Dataset records
◆ ◆ ◆ ◆

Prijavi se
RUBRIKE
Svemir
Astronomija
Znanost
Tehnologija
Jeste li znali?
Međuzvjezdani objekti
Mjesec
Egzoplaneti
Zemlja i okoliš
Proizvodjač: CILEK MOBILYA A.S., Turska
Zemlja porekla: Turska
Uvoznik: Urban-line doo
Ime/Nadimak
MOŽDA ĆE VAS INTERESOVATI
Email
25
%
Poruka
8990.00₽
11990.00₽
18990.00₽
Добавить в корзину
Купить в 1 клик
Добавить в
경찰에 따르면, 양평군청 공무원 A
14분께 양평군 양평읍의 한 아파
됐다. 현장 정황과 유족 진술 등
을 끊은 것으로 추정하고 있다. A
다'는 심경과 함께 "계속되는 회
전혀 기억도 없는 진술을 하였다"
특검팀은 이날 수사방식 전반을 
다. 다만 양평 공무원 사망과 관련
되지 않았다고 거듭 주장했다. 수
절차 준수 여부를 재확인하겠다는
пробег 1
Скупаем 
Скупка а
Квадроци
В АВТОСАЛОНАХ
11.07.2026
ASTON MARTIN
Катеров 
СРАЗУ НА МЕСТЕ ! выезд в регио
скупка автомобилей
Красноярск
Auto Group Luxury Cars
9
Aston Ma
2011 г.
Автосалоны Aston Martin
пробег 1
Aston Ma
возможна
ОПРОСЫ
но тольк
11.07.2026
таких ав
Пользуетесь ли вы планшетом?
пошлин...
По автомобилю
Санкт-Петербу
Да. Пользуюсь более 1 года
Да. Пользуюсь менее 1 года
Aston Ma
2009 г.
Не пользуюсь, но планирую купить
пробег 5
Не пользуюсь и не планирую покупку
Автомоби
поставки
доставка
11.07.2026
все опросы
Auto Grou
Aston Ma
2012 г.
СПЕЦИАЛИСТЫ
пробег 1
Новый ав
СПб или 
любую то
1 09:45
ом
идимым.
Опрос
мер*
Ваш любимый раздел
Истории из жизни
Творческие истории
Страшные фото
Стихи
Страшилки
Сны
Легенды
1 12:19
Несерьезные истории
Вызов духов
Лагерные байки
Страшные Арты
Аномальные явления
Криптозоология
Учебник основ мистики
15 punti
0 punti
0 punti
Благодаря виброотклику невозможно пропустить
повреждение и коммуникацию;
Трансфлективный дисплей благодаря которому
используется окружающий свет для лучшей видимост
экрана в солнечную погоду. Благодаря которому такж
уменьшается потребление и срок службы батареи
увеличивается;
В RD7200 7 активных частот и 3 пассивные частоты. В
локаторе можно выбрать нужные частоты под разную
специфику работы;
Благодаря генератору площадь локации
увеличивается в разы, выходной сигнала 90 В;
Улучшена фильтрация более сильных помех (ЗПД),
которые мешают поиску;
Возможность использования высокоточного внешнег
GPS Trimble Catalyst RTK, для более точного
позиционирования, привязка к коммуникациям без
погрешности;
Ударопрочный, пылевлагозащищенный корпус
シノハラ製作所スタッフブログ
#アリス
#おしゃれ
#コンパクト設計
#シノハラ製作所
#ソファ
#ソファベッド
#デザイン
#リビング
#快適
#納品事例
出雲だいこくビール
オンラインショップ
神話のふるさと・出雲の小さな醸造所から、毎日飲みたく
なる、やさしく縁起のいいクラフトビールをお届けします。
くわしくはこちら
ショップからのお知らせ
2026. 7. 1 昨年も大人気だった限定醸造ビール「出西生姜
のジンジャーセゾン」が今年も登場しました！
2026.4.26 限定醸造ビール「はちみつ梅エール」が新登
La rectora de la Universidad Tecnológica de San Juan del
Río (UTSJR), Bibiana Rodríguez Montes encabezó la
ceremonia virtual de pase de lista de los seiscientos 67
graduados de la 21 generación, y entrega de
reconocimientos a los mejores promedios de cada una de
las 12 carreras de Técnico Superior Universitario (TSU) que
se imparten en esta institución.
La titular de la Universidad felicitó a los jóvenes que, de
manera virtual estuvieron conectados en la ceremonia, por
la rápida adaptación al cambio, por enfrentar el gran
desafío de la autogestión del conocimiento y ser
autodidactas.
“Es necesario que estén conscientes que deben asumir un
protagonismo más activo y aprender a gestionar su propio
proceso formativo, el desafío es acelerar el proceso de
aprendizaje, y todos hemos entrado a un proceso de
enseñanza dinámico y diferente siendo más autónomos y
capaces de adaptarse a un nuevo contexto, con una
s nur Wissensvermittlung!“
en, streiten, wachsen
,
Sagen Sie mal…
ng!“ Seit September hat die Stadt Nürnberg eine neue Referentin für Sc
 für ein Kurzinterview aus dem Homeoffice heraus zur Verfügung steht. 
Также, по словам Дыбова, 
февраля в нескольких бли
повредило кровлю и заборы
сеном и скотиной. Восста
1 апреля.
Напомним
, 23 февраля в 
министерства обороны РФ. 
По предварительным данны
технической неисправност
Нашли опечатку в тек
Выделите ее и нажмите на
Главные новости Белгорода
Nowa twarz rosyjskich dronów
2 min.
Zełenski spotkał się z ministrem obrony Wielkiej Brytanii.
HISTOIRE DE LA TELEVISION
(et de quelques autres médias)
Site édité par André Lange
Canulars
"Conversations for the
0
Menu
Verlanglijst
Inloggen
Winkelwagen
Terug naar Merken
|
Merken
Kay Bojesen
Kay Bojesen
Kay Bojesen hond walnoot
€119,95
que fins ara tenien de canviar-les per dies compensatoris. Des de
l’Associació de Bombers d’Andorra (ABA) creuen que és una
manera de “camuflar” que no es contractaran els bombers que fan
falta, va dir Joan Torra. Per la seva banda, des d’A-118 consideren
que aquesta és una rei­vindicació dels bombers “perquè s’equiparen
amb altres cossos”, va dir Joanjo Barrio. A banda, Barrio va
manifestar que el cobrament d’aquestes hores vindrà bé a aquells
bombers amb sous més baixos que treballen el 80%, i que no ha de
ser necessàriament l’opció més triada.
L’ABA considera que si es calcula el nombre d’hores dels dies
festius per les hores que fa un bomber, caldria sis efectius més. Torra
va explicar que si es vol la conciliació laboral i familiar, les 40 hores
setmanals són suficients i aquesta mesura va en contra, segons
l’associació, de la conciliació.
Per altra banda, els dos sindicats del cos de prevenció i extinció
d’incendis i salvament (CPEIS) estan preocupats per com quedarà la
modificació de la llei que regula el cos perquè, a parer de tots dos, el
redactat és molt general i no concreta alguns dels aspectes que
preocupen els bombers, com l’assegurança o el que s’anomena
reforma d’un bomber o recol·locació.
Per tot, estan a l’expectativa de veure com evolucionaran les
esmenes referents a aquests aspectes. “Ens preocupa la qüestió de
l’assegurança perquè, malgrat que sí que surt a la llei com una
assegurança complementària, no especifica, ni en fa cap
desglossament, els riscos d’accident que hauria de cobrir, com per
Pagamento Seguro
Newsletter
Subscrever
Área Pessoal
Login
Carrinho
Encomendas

◆ ◆ ◆ ◆

* _About this task_
Your response should be each line that includes the word "conciliació", copied from the records.

* _Exercise answer_
va explicar que si es vol la conciliació laboral i familiar, les 40 hores
l’associació, de la conciliació.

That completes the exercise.